WHAT YOU WILL DO :: Every line in the listing below that holds the word "Wurzelwelt" should be returned.

INFORMATION SUPPLIED ::

□ □ □ □ □

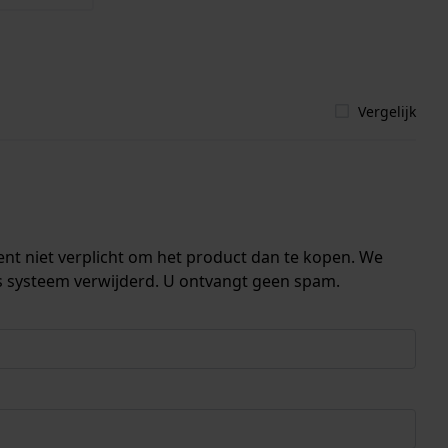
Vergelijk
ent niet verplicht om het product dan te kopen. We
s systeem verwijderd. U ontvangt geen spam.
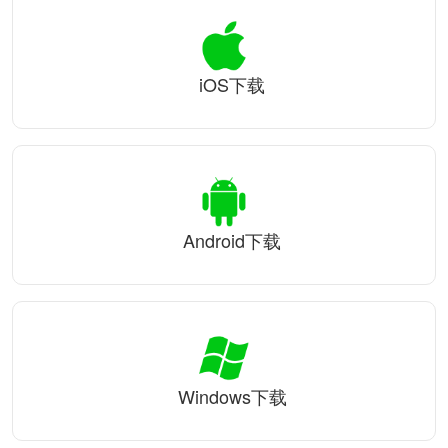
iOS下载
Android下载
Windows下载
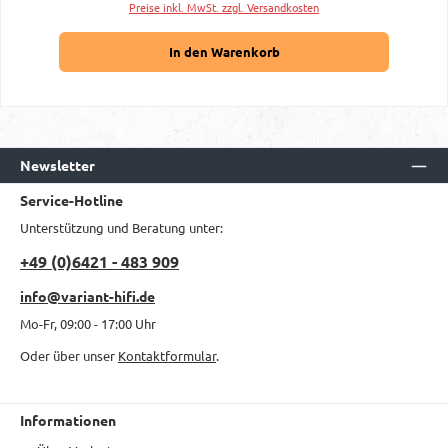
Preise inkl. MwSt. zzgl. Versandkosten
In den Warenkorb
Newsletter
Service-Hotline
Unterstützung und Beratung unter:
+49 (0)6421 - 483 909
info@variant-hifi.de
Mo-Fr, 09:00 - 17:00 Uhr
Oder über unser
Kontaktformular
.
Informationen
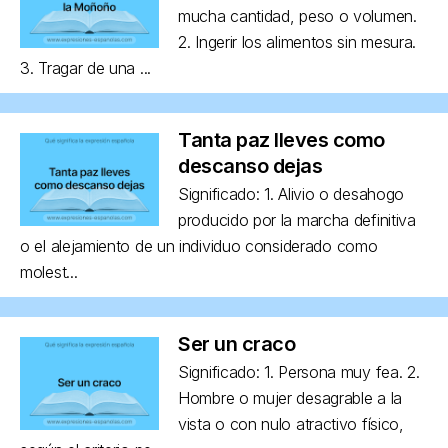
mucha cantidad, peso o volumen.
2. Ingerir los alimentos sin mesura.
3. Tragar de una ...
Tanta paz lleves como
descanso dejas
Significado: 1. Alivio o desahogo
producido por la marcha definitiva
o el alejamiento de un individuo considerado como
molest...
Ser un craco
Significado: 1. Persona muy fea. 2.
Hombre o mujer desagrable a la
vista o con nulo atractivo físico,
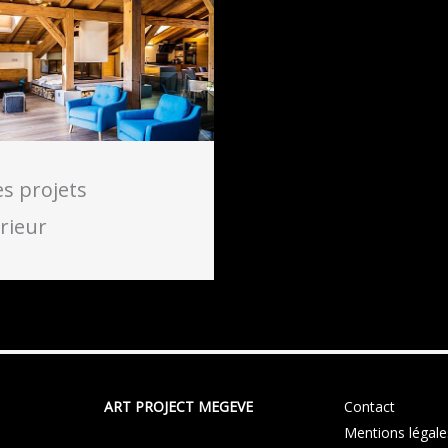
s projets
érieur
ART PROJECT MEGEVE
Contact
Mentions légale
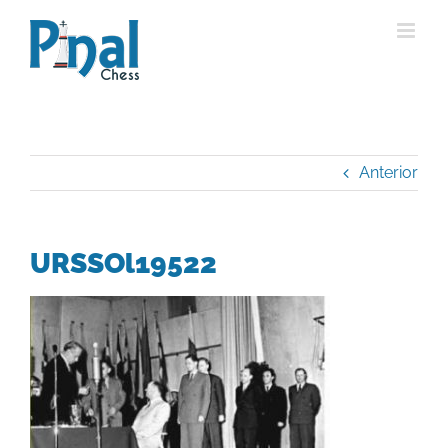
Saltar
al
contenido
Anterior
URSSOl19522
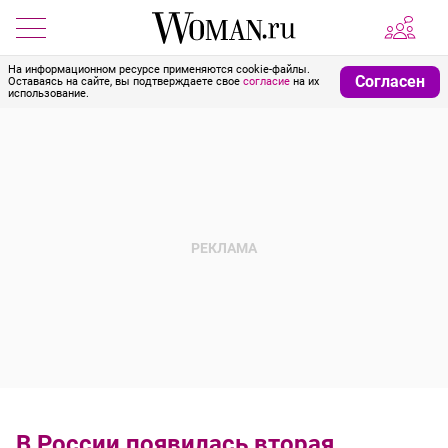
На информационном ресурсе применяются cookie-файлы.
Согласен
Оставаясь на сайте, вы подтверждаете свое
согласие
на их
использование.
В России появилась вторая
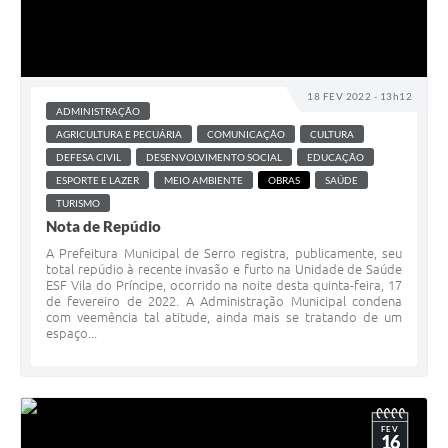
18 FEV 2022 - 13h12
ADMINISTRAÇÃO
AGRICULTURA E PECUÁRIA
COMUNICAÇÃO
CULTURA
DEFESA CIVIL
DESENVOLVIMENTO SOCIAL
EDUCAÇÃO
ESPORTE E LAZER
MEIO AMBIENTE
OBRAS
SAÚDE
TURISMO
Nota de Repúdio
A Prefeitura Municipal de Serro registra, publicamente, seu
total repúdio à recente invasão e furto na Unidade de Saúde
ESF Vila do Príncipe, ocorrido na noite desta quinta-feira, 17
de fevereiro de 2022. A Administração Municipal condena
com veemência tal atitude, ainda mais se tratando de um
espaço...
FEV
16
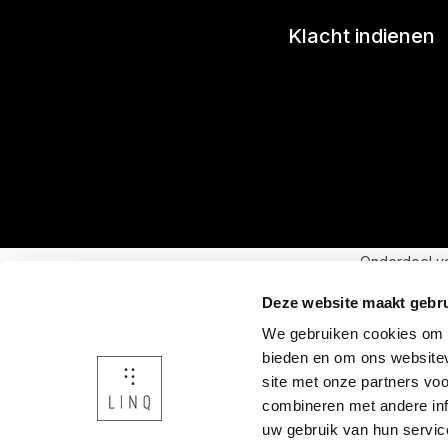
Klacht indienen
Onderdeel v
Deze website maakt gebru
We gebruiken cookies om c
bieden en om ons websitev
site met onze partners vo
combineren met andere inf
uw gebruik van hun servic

□ □ □ □ □

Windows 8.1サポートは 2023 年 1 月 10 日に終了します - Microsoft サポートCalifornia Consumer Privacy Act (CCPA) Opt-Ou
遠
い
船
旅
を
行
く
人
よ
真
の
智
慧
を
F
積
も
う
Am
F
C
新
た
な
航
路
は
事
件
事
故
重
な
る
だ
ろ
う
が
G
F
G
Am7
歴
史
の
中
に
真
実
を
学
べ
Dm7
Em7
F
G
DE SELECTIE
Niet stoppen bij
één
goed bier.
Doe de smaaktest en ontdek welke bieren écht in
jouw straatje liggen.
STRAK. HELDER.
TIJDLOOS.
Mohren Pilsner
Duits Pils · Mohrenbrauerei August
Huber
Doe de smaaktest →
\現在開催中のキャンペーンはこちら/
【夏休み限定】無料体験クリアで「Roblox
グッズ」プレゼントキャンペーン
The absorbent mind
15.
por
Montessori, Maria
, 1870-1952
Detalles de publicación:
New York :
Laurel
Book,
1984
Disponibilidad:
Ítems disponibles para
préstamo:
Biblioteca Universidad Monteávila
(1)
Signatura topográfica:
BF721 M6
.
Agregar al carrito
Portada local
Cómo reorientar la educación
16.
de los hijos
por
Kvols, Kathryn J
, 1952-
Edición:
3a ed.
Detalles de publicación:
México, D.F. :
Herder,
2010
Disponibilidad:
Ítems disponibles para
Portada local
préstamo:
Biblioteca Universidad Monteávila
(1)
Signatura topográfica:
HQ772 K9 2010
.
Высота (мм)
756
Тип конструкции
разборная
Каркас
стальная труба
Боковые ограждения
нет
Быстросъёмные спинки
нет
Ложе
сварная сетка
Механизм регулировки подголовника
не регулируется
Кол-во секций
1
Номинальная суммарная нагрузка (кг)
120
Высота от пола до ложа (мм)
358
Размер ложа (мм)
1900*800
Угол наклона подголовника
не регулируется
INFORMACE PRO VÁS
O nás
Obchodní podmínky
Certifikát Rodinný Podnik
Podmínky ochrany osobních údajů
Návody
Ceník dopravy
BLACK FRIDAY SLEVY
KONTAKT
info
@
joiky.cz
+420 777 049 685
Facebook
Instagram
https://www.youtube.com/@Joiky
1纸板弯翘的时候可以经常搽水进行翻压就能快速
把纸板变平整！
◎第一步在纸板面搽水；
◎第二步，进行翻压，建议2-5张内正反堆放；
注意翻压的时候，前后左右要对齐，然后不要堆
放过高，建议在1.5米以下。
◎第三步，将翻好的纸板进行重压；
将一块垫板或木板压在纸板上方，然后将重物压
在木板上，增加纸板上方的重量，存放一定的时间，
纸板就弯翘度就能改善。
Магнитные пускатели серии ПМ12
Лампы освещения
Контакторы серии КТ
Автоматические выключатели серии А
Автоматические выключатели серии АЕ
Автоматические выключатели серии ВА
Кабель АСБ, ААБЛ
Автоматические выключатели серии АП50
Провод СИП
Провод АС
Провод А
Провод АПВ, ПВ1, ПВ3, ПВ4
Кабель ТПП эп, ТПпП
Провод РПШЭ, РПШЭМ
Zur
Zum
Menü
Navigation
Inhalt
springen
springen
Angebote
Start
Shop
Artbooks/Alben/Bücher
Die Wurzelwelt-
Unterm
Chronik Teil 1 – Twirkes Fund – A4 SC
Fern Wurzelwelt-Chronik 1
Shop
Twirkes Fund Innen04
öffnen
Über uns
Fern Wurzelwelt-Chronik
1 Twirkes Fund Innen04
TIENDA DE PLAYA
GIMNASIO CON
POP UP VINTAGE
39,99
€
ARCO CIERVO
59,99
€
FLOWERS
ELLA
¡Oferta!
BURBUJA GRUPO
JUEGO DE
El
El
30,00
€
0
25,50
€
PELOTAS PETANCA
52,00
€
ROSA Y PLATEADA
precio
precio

□ □ □ □ □

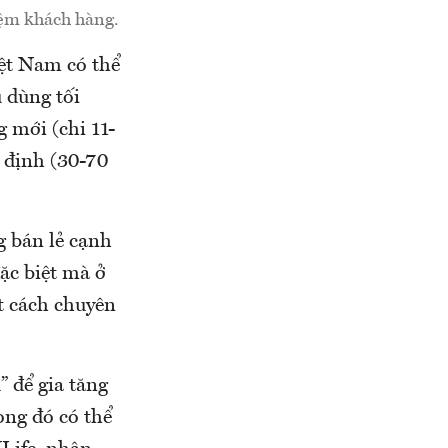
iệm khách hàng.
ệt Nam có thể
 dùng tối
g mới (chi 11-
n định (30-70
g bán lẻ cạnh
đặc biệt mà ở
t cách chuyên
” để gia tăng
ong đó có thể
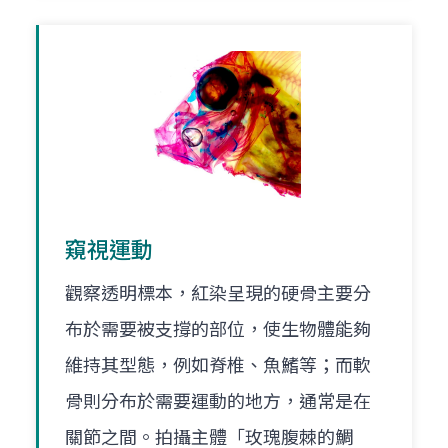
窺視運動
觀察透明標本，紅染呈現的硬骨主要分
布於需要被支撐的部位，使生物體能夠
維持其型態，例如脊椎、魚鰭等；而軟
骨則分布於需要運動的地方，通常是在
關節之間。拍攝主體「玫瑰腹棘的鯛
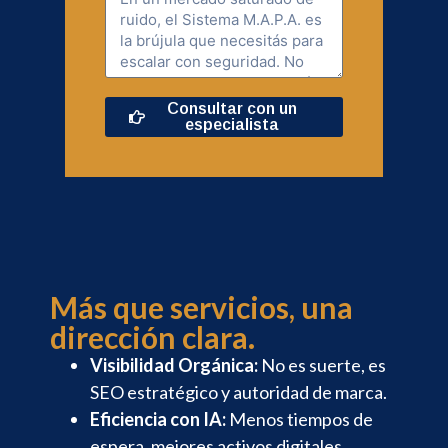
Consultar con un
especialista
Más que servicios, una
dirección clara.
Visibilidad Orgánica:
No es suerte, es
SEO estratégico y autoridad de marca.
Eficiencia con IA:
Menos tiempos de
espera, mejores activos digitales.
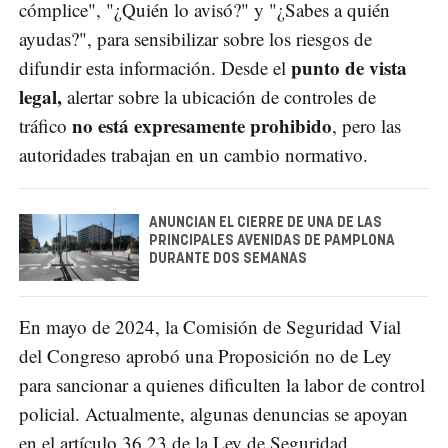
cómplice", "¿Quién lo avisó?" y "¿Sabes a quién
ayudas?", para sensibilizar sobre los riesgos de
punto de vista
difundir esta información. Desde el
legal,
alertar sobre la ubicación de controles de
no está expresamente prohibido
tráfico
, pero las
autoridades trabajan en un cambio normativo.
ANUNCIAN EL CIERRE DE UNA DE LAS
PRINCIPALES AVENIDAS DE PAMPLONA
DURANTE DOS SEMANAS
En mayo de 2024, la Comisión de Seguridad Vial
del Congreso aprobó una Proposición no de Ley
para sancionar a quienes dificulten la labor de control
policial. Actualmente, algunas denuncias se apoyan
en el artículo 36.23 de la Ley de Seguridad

□ □ □ □ □

COMPLETED TASK ::
Die Wurzelwelt-
Fern Wurzelwelt-Chronik 1
Fern Wurzelwelt-Chronik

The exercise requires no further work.